Winter, who died July 16 at the age of seventy, influenced plenty of musicians. Aerosmith’s Joe Perry has said, “If it weren’t for Johnny Winter, I would have never picked up the guitar.” Gibbons first began studying Winter’s technique in 1966 at the ACT III, the legendary but short-lived Houston nightclub co-owned by Kenny Rogers. “He cut an unforgettable image—an albino in the window right on South Main with a black suit and white guitar,” Gibbons remembers. “He was unusual-looking, for sure. But he also played like nobody else. He was dexterous and soulful. He penetrated with diamond-like explicitness, taking you right to the place you wanted to be. Every time.”

More often than not, the place Winter took us to was the heart of the blues. In February, when Sony/Legacy put out a four-CD box set of Winter’s solo material, the label gave it the title True to the Blues: The Johnny Winter Story.
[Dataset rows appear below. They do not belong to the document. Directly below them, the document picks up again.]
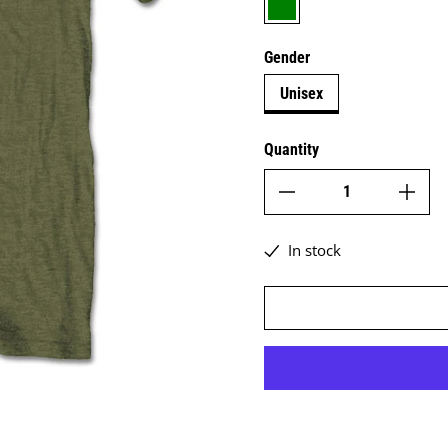
Gender
Unisex
Quantity
In stock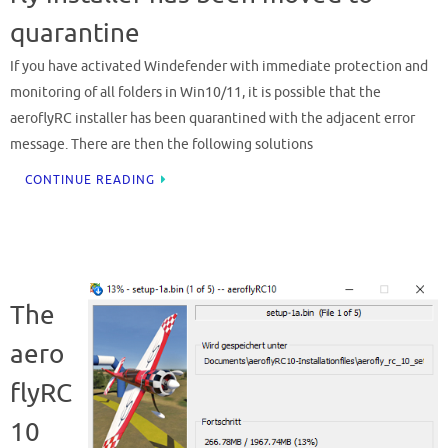
quarantine
If you have activated Windefender with immediate protection and
monitoring of all folders in Win10/11, it is possible that the
aeroflyRC installer has been quarantined with the adjacent error
message. There are then the following solutions
CONTINUE READING
The
aero
flyRC
10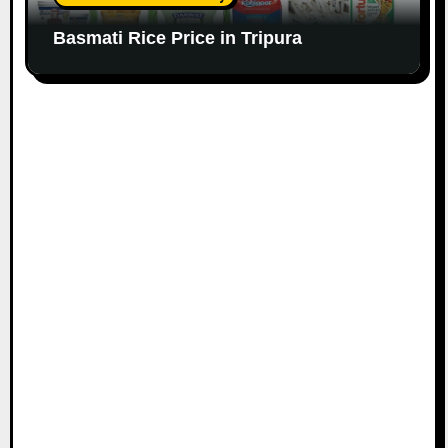
Basmati Rice Price in Tripura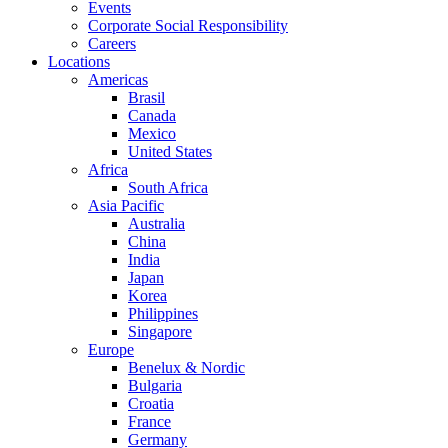
Events
Corporate Social Responsibility
Careers
Locations
Americas
Brasil
Canada
Mexico
United States
Africa
South Africa
Asia Pacific
Australia
China
India
Japan
Korea
Philippines
Singapore
Europe
Benelux & Nordic
Bulgaria
Croatia
France
Germany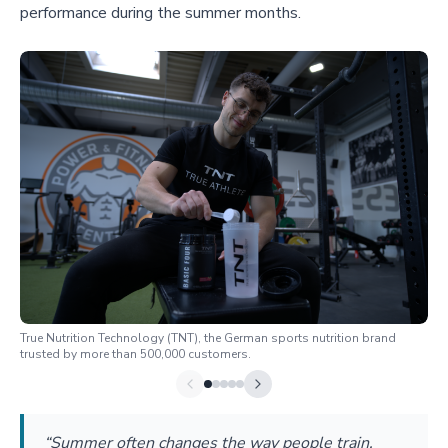
performance during the summer months.
True Nutrition Technology (TNT), the German sports nutrition brand
trusted by more than 500,000 customers.
“Summer often changes the way people train.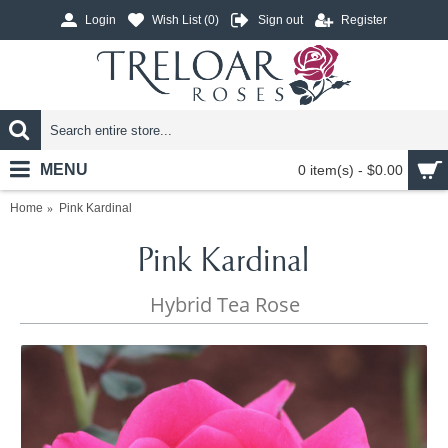
Login
Wish List (
0
)
Sign out
Register
MENU
0 item(s) - $0.00
Home
Pink Kardinal
Pink Kardinal
Hybrid Tea Rose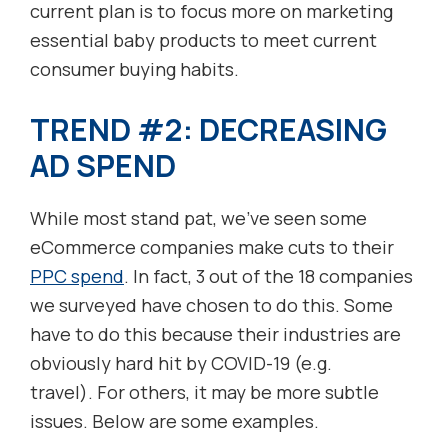
current plan is to focus more on marketing
essential baby products to meet current
consumer buying habits.
TREND #2: DECREASING
AD SPEND
While most stand pat, we’ve seen some
eCommerce companies make cuts to their
PPC spend
. In fact, 3 out of the 18 companies
we surveyed have chosen to do this. Some
have to do this because their industries are
obviously hard hit by COVID-19 (e.g.
travel). For others, it may be more subtle
issues. Below are some examples.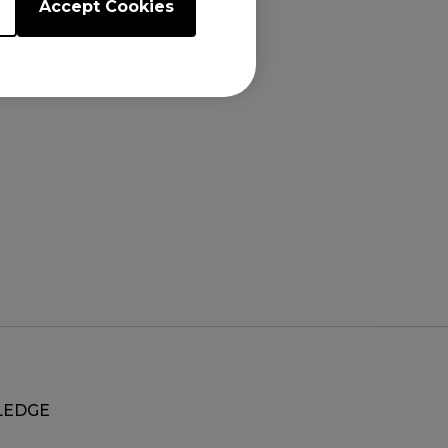
Accept Cookies
EDGE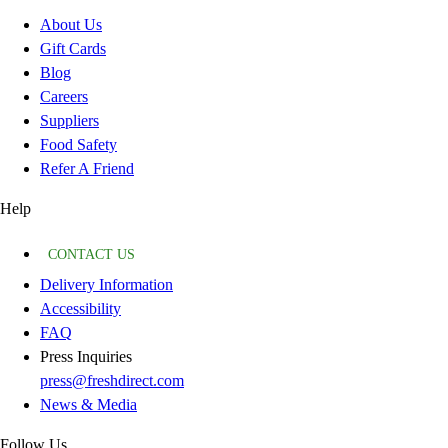
About Us
Gift Cards
Blog
Careers
Suppliers
Food Safety
Refer A Friend
Help
CONTACT US
Delivery Information
Accessibility
FAQ
Press Inquiries
press@freshdirect.com
News & Media
Follow Us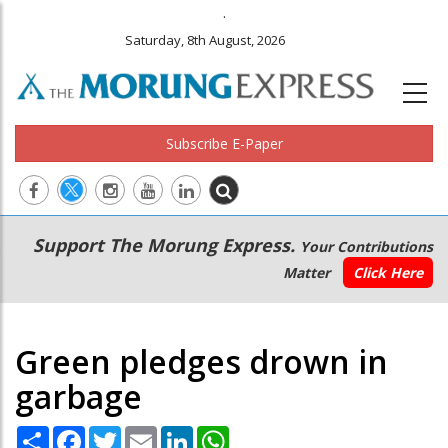
.
Saturday, 8th August, 2026
Subscribe E-Paper
Main
Secondary
Support The Morung Express.
Your Contributions
navigation
Menu
Matter
Click Here
Green pledges drown in
garbage
Share
Facebook
Twitter
Email
LinkedIn
WhatsApp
And though Winter found some of his biggest commercial success in the early seventies by teaming up with guitarist Rick Derringer to transition into rock—“Rock and Roll, Hoochie Koo” was their best-known song—he always contended that he was still essentially playing the blues, just faster and louder than people were accustomed to. By 1977 Winter had landed the gig he often told audiences he had been dreaming about since he was a child: collaborating with Muddy Waters. Three of the four albums he produced for the electric blues pioneer won Grammys for Best Ethnic or Traditional Folk Recording. “Some of those recordings stand as the pinnacle of modern blues,” Gibbons says. “They’re treasures.”

Gibbons never got to perform onstage with Winter (though there was a near-miss on a 2012 Rock Legends Cruise), but the two men recently collaborated on a cover of the Jimmy Reed classic “Where Can You Be” for Step Back, Winter’s final album, due out September 2. It’s one of those albums of duets that artists at a certain late stage in their career (Frank Sinatra, Ray Charles, Jerry Lee Lewis) seem obliged to put out. Step Back features appearances from an all-star cast—Joe Perry, Dr. John, Ben Harper, and Eric Clapton also show up—and as is often the case with these things, Gibbons’s participation wasn’t particularly intimate; he phoned in his guitar part from England, where he was on tour.

Still, he was happy to do it. Winter, after all, had once been pretty kind to Gibbons. On that day back in 1972, after the mercurial star teased Gibbons and Hill about copping his style, he lightened up. “We listened to blues records all afternoon,” Gibbons says. “Then we had Mexican food delivered. It was unforgettable.”